Every year, thousands of emergency room incidents are attributed to women being drugged without their knowledge or consent. Drinking alcohol is the leading cause of women being sexually assaulted at parties and night clubs - often when something is slipped into their drink when they aren't looking. Rohypnol and Extasy are two drugs that are regularly used in date-rape crimes.

  • NEVER leave your drink unattended and DO NOT accept cocktails from someone you don't know.
  • Stay with a group of people you know and trust when you are at parties or clubs.
  • You can accept a drink you ordered from the bartender if you actually see him pour the drink and it is handed to you directly.
  • Keep a hand over your drink to avoid someone slipping something into it when you are unaware.

Travel Wisely

  • If a maintenance worker wants access to your hotel room, call the front desk to make sure it is a legitimate request.
  • Remember the street address of the hotel where you are staying

Don't Give Stalkers Access

Keeping your personal information private is a valuable safety tool to prevent unwanted attention from a stalker.

Safety Tips:

  • Request an unlisted telephone number.
  • A cell phone may provide more privacy and flexibility. If a stalker gets your cell number, it is easier to change than a home number.
  • Get a post office box number and use it on your Driver's License, as well as for all deliveries to your residence.
  • Don't put your name on the list of tenants on the front of the building where you live.
  • Change your e-mail address and don't allow unknown people access to your e-mail.

Trust your Intuition

Intuition is that chill down your spine, that tightening in your stomach, the hair standing up on the back of your neck when you just don't feel good about a situation or a place you are in.

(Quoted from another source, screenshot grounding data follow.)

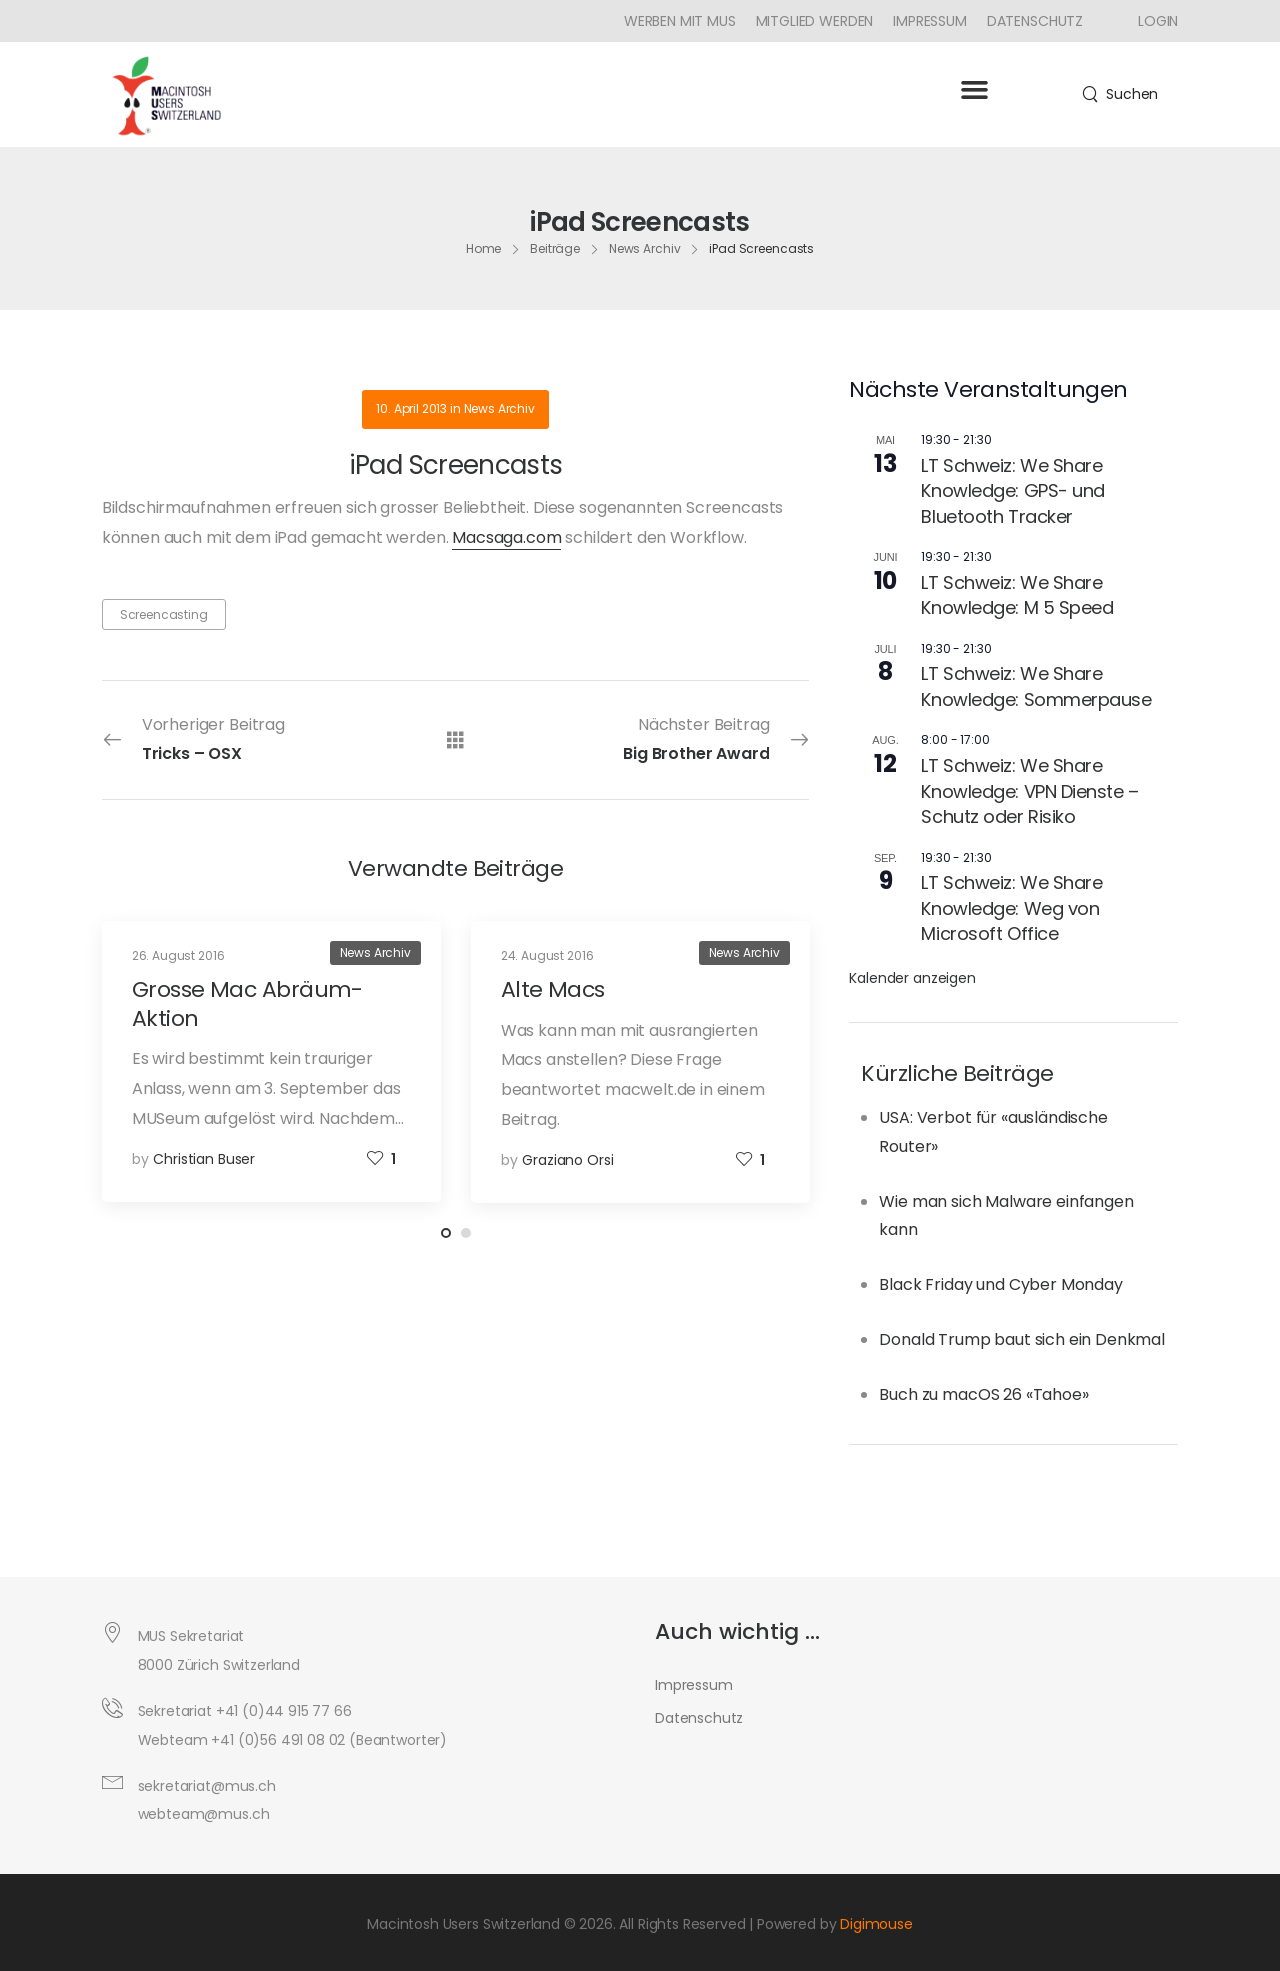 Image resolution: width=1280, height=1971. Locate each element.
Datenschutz (1035, 21)
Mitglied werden (815, 21)
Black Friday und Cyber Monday (1000, 1284)
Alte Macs (553, 989)
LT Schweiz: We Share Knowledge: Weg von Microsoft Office (1011, 908)
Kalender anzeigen (912, 978)
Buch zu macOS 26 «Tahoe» (983, 1394)
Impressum (930, 21)
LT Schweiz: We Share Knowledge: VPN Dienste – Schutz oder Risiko (1029, 791)
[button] (973, 90)
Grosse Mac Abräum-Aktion (247, 1004)
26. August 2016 (178, 955)
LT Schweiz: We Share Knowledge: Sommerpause (1036, 686)
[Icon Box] (1150, 21)
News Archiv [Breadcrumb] (645, 248)
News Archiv (499, 408)
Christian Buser (204, 1159)
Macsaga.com (506, 537)
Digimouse (876, 1924)
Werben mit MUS (680, 21)
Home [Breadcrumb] (484, 248)
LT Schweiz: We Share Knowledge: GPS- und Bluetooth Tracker (1012, 491)
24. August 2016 (547, 955)
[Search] (1120, 94)
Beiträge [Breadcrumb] (555, 248)
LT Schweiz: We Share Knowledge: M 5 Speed (1017, 595)
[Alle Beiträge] (455, 739)
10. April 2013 (411, 408)
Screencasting (164, 614)
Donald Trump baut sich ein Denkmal (1022, 1339)
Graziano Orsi (567, 1160) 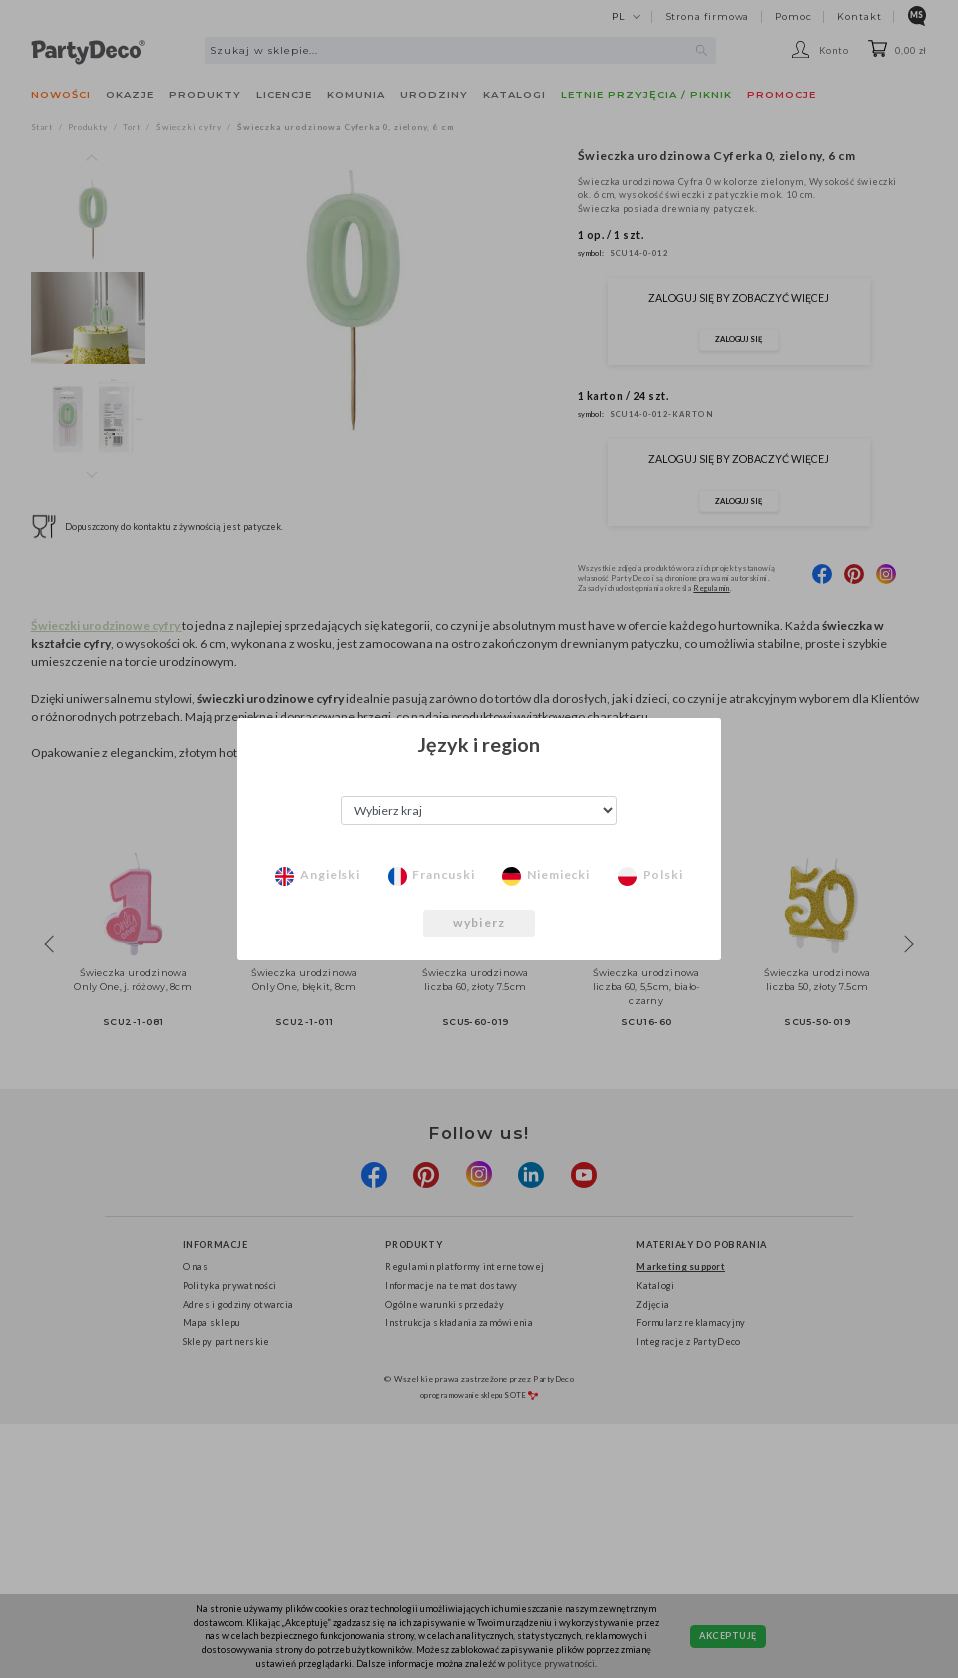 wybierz (479, 922)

Don't ignore those feelings! Respect them and respond accordingly! Whatever your instincts are trying to tell you, pay attention!

Safety Tips:

  • If someone is following you too closely on the sidewalk, stop and tell them "you are following too closely, please go ahead of me". This is not being paranoid, this is trusting your instincts.
  • If you enter your residence and it just doesn't feel right, it is okay to leave and call someone for help.